“How Gaza’s Christians View the Hamas-Israeli Conflict” – With much of the American Christian voice calling for a unanimous, no-questions-asked support of Israel, this is an important perspective to consider and remember. (Christianity Today also plans to do a similar piece representing Israeli Christians, as well.)
“Timothy C. Morgan, senior editor, global journalism, and journalist Deann Alford interviewed Massad recently by phone and email as the conflict continued. CT is pursuing a similar interview from the perspective of Christians inside Israel on the latest conflict.
What are Christians inside Gaza telling you?
I was happy to hear about the ceasefire. This morning the news was that, unfortunately, the fighting has continued. Several times daily I communicate with Gaza by phone or Skype. Water supplies are very low in Gaza. There’s little or no electricity. I’ve spoken with my Muslim neighbors and Christians. All are waiting and anxious about what will happen next.”

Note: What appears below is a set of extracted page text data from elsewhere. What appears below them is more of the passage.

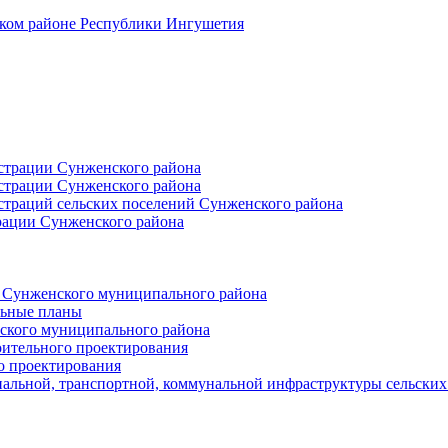
ском районе Республики Ингушетия
страции Сунженского района
страции Сунженского района
траций сельских поселений Сунженского района
рации Сунженского района
й Сунженского муниципального района
льные планы
ского муниципального района
оительного проектирования
о проектирования
альной, транспортной, коммунальной инфраструктуры сельски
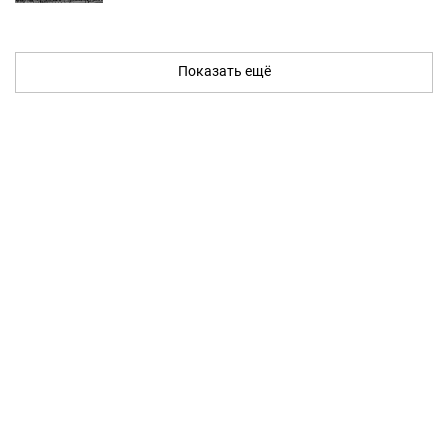
Показать ещё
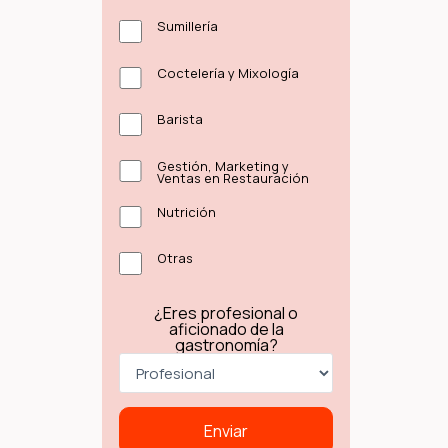
Sumillería
Coctelería y Mixología
Barista
Gestión, Marketing y
Ventas en Restauración
Nutrición
Otras
¿Eres profesional o
aficionado de la
gastronomía?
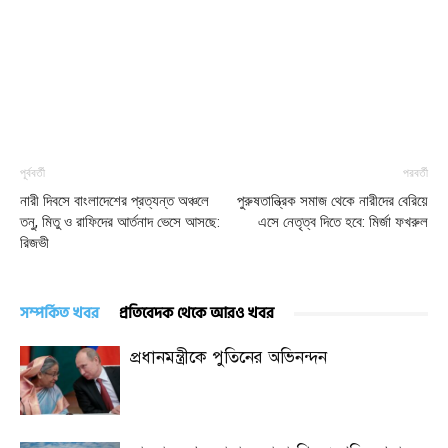
পূর্ববর্তী
পরবর্তী
নারী দিবসে বাংলাদেশের প্রত্যন্ত অঞ্চলে
পুরুষতান্ত্রিক সমাজ থেকে নারীদের বেরিয়ে
তনু, মিতু ও রাফিদের আর্তনাদ ভেসে আসছে:
এসে নেতৃত্ব দিতে হবে: মির্জা ফখরুল
রিজভী
সম্পর্কিত খবর
প্রতিবেদক থেকে আরও খবর
প্রধানমন্ত্রীকে পুতিনের অভিনন্দন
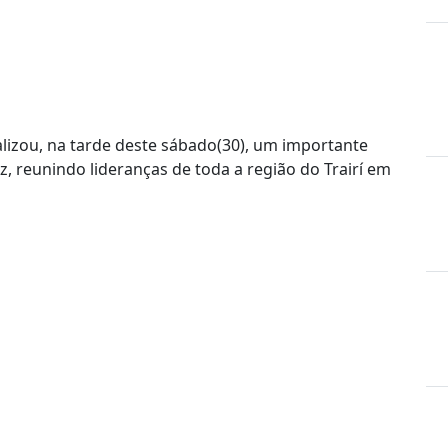
alizou, na tarde deste sábado(30), um importante
z, reunindo lideranças de toda a região do Trairí em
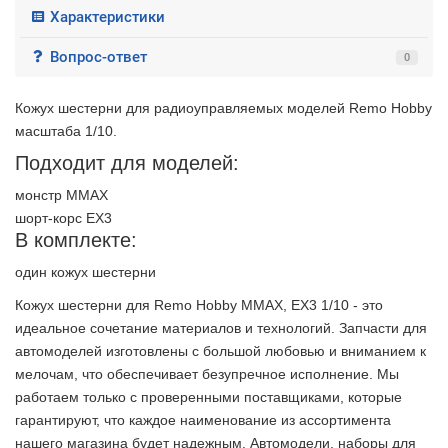
Характеристики
Вопрос-ответ
0
Кожух шестерни для радиоуправляемых моделей Remo Hobby
масштаба 1/10.
Подходит для моделей:
монстр MMAX
шорт-корс EX3
В комплекте:
один кожух шестерни
Кожух шестерни для Remo Hobby MMAX, EX3 1/10 - это
идеальное сочетание материалов и технологий. Запчасти для
автомоделей изготовлены с большой любовью и вниманием к
мелочам, что обеспечивает безупречное исполнение. Мы
работаем только с проверенными поставщиками, которые
гарантируют, что каждое наименование из ассортимента
2 недели
нашего магазина будет надежным. Автомодели, наборы для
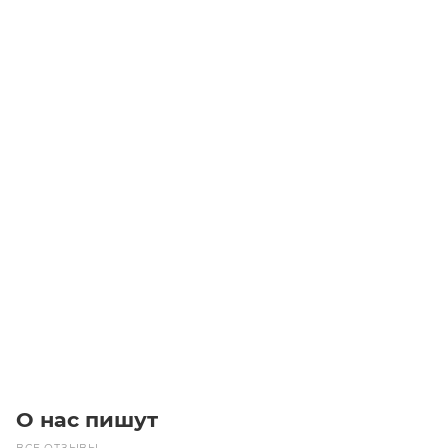
HTD 474 3M 9 Ремень (Gates)
Уточните наличие
Цена по запросу
Под заказ
О нас пишут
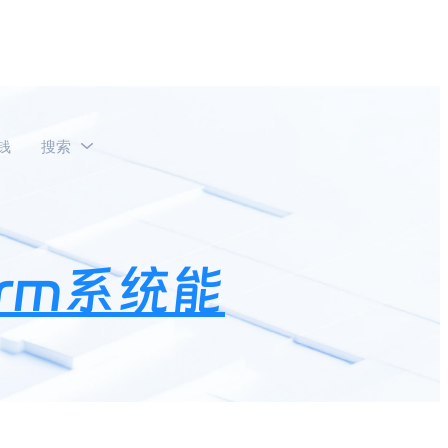
钱
搜索
企业微信私域用户池？
rm系统能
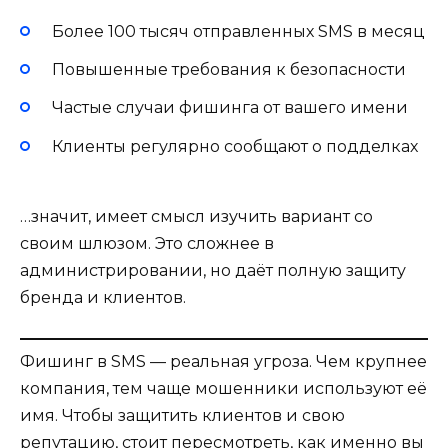
Более 100 тысяч отправленных SMS в месяц
Повышенные требования к безопасности
Частые случаи фишинга от вашего имени
Клиенты регулярно сообщают о подделках
…значит, имеет смысл изучить вариант со
своим шлюзом. Это сложнее в
администрировании, но даёт полную защиту
бренда и клиентов.
Фишинг в SMS — реальная угроза. Чем крупнее
компания, тем чаще мошенники используют её
имя. Чтобы защитить клиентов и свою
репутацию, стоит пересмотреть, как именно вы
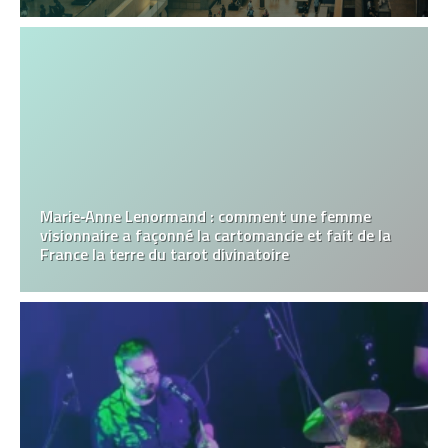
Marie‑Anne Lenormand : comment une femme
visionnaire a façonné la cartomancie et fait de la
France la terre du tarot divinatoire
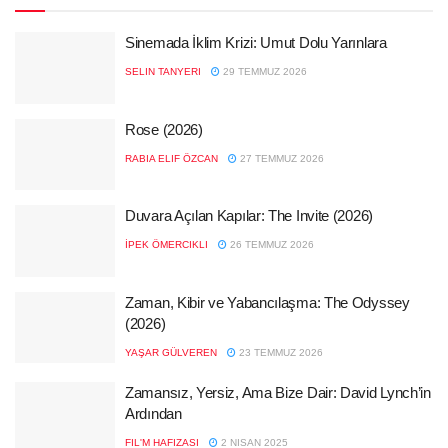
Sinemada İklim Krizi: Umut Dolu Yarınlara
SELIN TANYERI
29 TEMMUZ 2026
Rose (2026)
RABIA ELIF ÖZCAN
27 TEMMUZ 2026
Duvara Açılan Kapılar: The Invite (2026)
İPEK ÖMERCIKLI
26 TEMMUZ 2026
Zaman, Kibir ve Yabancılaşma: The Odyssey
(2026)
YAŞAR GÜLVEREN
23 TEMMUZ 2026
Zamansız, Yersiz, Ama Bize Dair: David Lynch’in
Ardından
FIL'M HAFIZASI
2 NISAN 2025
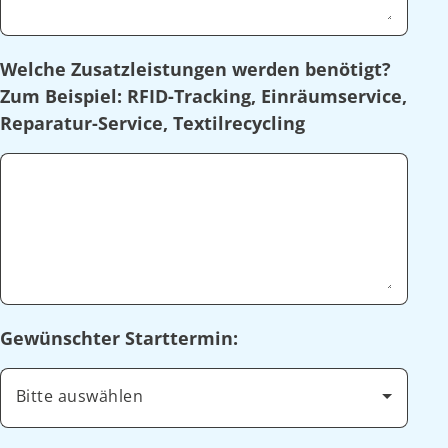
Welche Zusatzleistungen werden benötigt?
Zum Beispiel: RFID-Tracking, Einräumservice,
Reparatur-Service, Textilrecycling
Gewünschter Starttermin:
Bitte auswählen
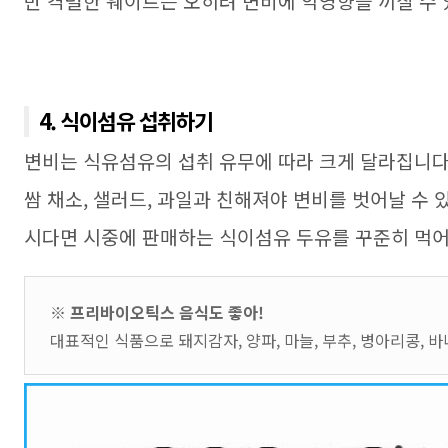
만 격렬한 웨이트는 오히려 변비에 악영향을 끼칠 수
4. 식이섬유 섭취하기
변비는 식유섬유의 섭취 유무에 따라 크게 달라집니
쌈 채소
,
샐러드
,
과일과 친해져야 변비를 벗어날 수 
시다면 시중에 판매하는 식이섬유 두유를 꾸준히 먹
※ 프리바이오틱스 음식도 좋아!
대표적인 식품으로 돼지감자, 양파, 마늘, 부추, 병아리콩, 바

“Are Gazans being sheltered in churches?
Gaza Baptist Church hasn’t been damaged, but it’s next door to Gaza’s main police station, which is a target. The bombs have made it too dangerous for Baptist church members to meet. But thousands of Muslims have found refuge in other churches that have opened their doors to refugees. My neighbor called to ask if he and his family could move into my family home in Gaza. Now there’s almost 100 people living in my house. People throughout Gaza are taking care of each other. “
“What do you say to American Christians who support Israel?
As Christians in Palestine, we love the Jewish people. When the Lord changed our hearts, he gave us love for all people. I hope my brothers and sisters in the West also have enough room in their hearts not just for Israel but also for the Palestinians.
See the other side of the coin. In 1948, the state of Israel was founded, and more than 700,000 Palestinians became refugees, and 50,000 to 55,000 of them were Christian. They scattered around the world, some to Gaza and the West Bank. They went to Lebanon, Jordan, and Syria. Many still live in very difficult circumstances.
Sometimes my brothers in the West say, “This land is promised to the Jewish people; get over it.” But I would say, what would you do for the people who lost their homes and land in 1948? We have official documents to prove our ownership of the 17 acres my father’s family lost. If we talk about a God of justice and love, how to explain this to the Palestinians who lost their homes and land to Israel?
Amos 5:24 says, “But let justice roll down like river and righteousness like a never-failing stream.” And Micah 6:8: “He has showed you, O man, what is good; and what does the Lord required of you to act justly, and to love mercy, and to walk humbly with your God?”
How should you extend this love to these Palestinians Muslims and Christians who lost their land? You cannot just say that God gave the land to the Jewish people. To love the Palestinians, you must understand their struggle. I see people go too far to support the Jewish people; others go too far to support the Palestinians.
Extend love not just to one side, but to both.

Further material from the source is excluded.